STATEWIDE SAT RESULTS - WHICH HIGH SCHOOLS ARE EXCEEDING EXPECTATIONS?
The Idaho Board of Education released statewide SAT results last week. Idaho has provided funding for several years for administration of the SAT to 11th graders on "SAT School Day", which occurs annually in April. Each Idaho student is required to take a "college readiness" exam as a prerequisite for graduation. Most students take the SAT on the "school day" administration date. Some students may have already taken an exam, and others prefer to take the ACT and so do not sit for the "school day" exam.
This makes it difficult to compare high school SAT results in a year-over-year fashion because differing percentages of the junior class take the exam. So, for example, 85% of juniors may take the SAT "school day" administration in one year, but in the next year only 75% may participate.
For the 2017 comparison, we included only high schools that met the following criteria:
- Over 80% of juniors participated in the "school day" exam (we used April enrollment figures from the State Department of Education to come up with a participation percentage).
- Over 70 students participated in the exam (even with this criterion, performance can vary widely from year to year for schools at the low end of the participation continuum).
We compared high schools using a scattergram in which we charted free and reduced lunch percentages on the "x" axis, and on the "y "axis we charted the mean score on the SAT. We looked at the average composite score, and scores for Evidence-Based Reading and Writing (ERW) and Math. We use free and reduced lunch percentages as a variable because the SAT (and other norm-referenced assessments) are highly correlated with poverty.
What we did not consider was the percentage of Limited English Proficient (LEP) students at the high school. This is important to note, because a few high schools have high percentages of LEP students. As you may know, Borah High School has the largest percentage of LEP students in the state among sizable high schools. Because they are still learning the English language, and because the SAT assesses some sophisticated concepts which require high-level reading skills, most LEP students struggle with the SAT. This artificially deflates average scores at those high schools. Conversely, most northern Idaho high schools have few, if any, LEP students.

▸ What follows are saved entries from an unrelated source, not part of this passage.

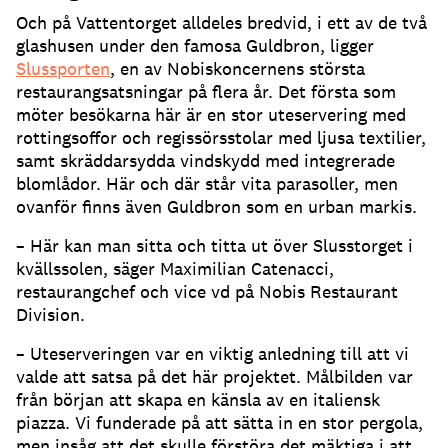
Och på Vattentorget alldeles bredvid, i ett av de två
glashusen under den famosa Guldbron, ligger
Slussporten
, en av Nobiskoncernens största
restaurangsatsningar på flera år
.
Det första som
möter besökarna här är en stor uteservering med
rottingsoffor och regissörsstolar med ljusa textilier,
samt skräddarsydda vindskydd med integrerade
blomlådor
.
Här och där står vita parasoller, men
ovanför finns även Guldbron som en urban markis
.
– Här kan man sitta och titta ut över Slusstorget i
kvällssolen, säger Maximilian Catenacci,
restaurangchef och vice vd på Nobis Restaurant
Division
.
– Uteserveringen var en viktig anledning till att vi
valde att satsa på det här projektet
.
Målbilden var
från början att skapa en känsla av en italiensk
piazza
.
Vi funderade på att sätta in en stor pergola,
men insåg att det skulle förstöra det mäktiga i att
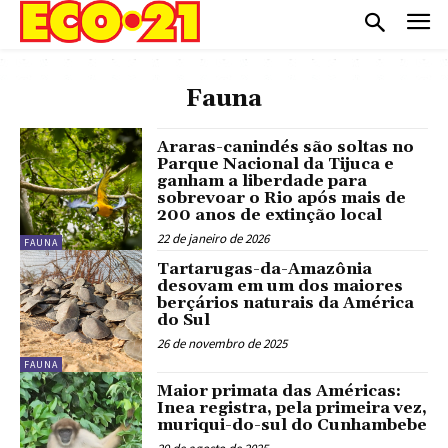
Fauna
Araras-canindés são soltas no
Parque Nacional da Tijuca e
ganham a liberdade para
sobrevoar o Rio após mais de
200 anos de extinção local
22 de janeiro de 2026
FAUNA
Tartarugas-da-Amazônia
desovam em um dos maiores
berçários naturais da América
do Sul
26 de novembro de 2025
FAUNA
Maior primata das Américas:
Inea registra, pela primeira vez,
muriqui-do-sul do Cunhambebe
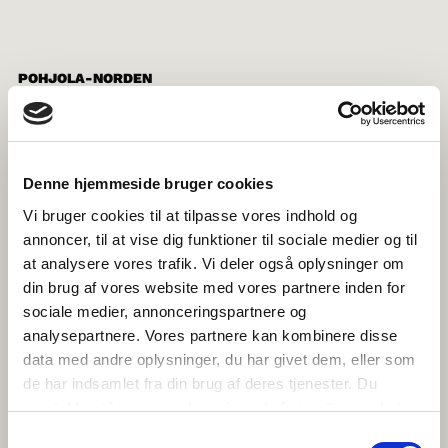
POHJOLA-NORDEN
pohjola-norden.fi
Denne hjemmeside bruger cookies
NORRØNA FELAGIÐ Í FØROYUM
Vi bruger cookies til at tilpasse vores indhold og
norden.fo
annoncer, til at vise dig funktioner til sociale medier og til
at analysere vores trafik. Vi deler også oplysninger om
din brug af vores website med vores partnere inden for
sociale medier, annonceringspartnere og
NORRÆNA FÉLAGIÐ
analysepartnere. Vores partnere kan kombinere disse
norden.is
data med andre oplysninger, du har givet dem, eller som
de har indsamlet fra din brug af deres tjenester. Du
samtykker til vores cookies, hvis du fortsætter med at
anvende vores hjemmeside.
Samtykkevalg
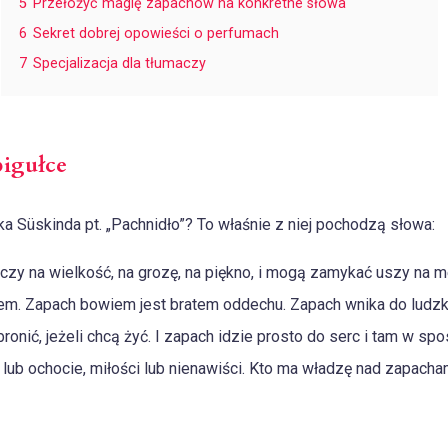
5
Przełożyć magię zapachów na konkretne słowa
6
Sekret dobrej opowieści o perfumach
7
Specjalizacja dla tłumaczy
igułce
a Süskinda pt. „Pachnidło”? To właśnie z niej pochodzą słowa:
y na wielkość, na grozę, na piękno, i mogą zamykać uszy na me
em. Zapach bowiem jest bratem oddechu. Zapach wnika do ludz
bronić, jeżeli chcą żyć. I zapach idzie prosto do serc i tam w s
 lub ochocie, miłości lub nienawiści. Kto ma władzę nad zapach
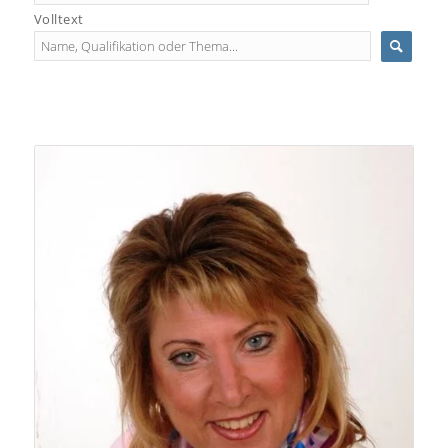
Volltext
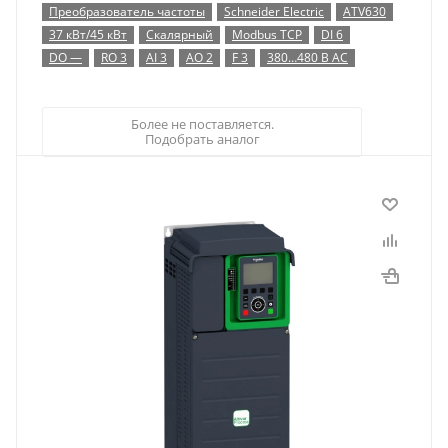
Преобразователь частоты
Schneider Electric
ATV630
37 кВт/45 кВт
Скалярный
Modbus TCP
DI 6
DO —
RO 3
AI 3
AO 2
F 3
380…480 В AC
Более не поставляется.
Подобрать аналог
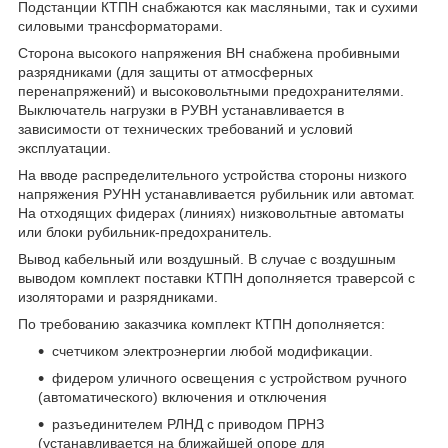
Подстанции КТПН снабжаются как масляными, так и сухими
силовыми трансформаторами.
Сторона высокого напряжения ВН снабжена пробивными
разрядниками (для защиты от атмосферных
перенапряжений) и высоковольтными предохранителями.
Выключатель нагрузки в РУВН устанавливается в
зависимости от технических требований и условий
эксплуатации.
На вводе распределительного устройства стороны низкого
напряжения РУНН устанавливается рубильник или автомат.
На отходящих фидерах (линиях) низковольтные автоматы
или блоки рубильник-предохранитель.
Вывод кабельный или воздушный. В случае с воздушным
выводом комплект поставки КТПН дополняется траверсой с
изоляторами и разрядниками.
По требованию заказчика комплект КТПН дополняется:
счетчиком электроэнергии любой модификации.
фидером уличного освещения с устройством ручного
(автоматического) включения и отключения
разъединителем РЛНД с приводом ПРНЗ
(устанавливается на ближайшей опоре для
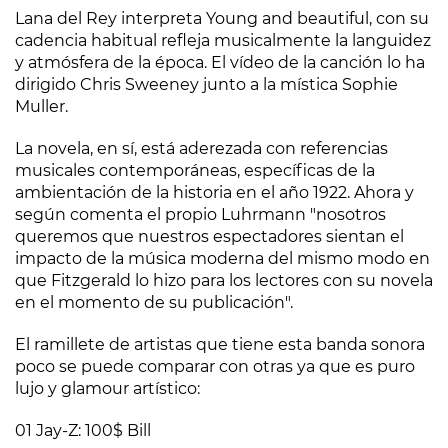
Lana del Rey interpreta
Young and beautiful
, con su
cadencia habitual refleja musicalmente la languidez
y atmósfera de la época. El vídeo de la canción lo ha
dirigido Chris Sweeney junto a la mística Sophie
Muller.
La novela, en sí, está aderezada con referencias
musicales contemporáneas, específicas de la
ambientación de la historia en el año 1922. Ahora y
según comenta el propio Luhrmann "nosotros
queremos que nuestros espectadores sientan el
impacto de la música moderna del mismo modo en
que Fitzgerald lo hizo para los lectores con su novela
en el momento de su publicación".
El ramillete de artistas que tiene esta banda sonora
poco se puede comparar con otras ya que es puro
lujo y glamour artístico:
01 Jay-Z: 100$ Bill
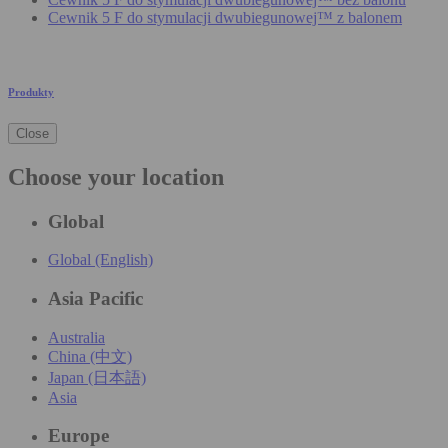
Cewnik 5 F do stymulacji dwubiegunowej™ z balonem
Produkty
Close
Choose your location
Global
Global (English)
Asia Pacific
Australia
China (中文)
Japan (日本語)
Asia
Europe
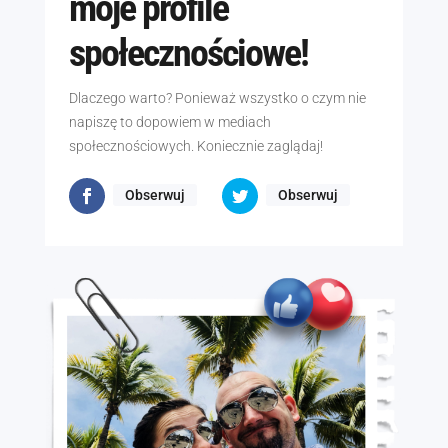
moje profile
społecznościowe!
Dlaczego warto? Ponieważ wszystko o czym nie
napiszę to dopowiem w mediach
społecznościowych. Koniecznie zaglądaj!
Obserwuj
Obserwuj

Several other large high schools have significant percentages of LEP students - Nampa - 7%, Declo (Cassia Cty) - 6.6%, Caldwell - 6.6%, and Centennial (West Ada) - 6.4%,
Composite Score Performance
As you may know, we really like scattergrams, because they allow us to look at data and consider it in light of the effect of another variable. We also typically add a trendline to give us an indication of how schools are doing compared to the state average and overall trends. Since the SAT is highly correlated with poverty, you see a negative trendline - in general, higher poverty schools do less well on the SAT.
Traditionally, Boise, Moscow, Timberline, Sandpoint, Century, and Madison have performed well on the SAT, and this year was no exception, though Boise's performance was especially impressive in 2017. The surprises in composite performance are likely Capital, which performed well above expectations, and Idaho Virtual Academy. which does well in ERW, and not as well in math. The two Vallivue high schools, Vallivue and Ridgevue, performed well for their demographic, and though Caldwell's raw average score is below most, the high school is an outlier demographically, and actually did very well on the SAT considering its free and reduced population.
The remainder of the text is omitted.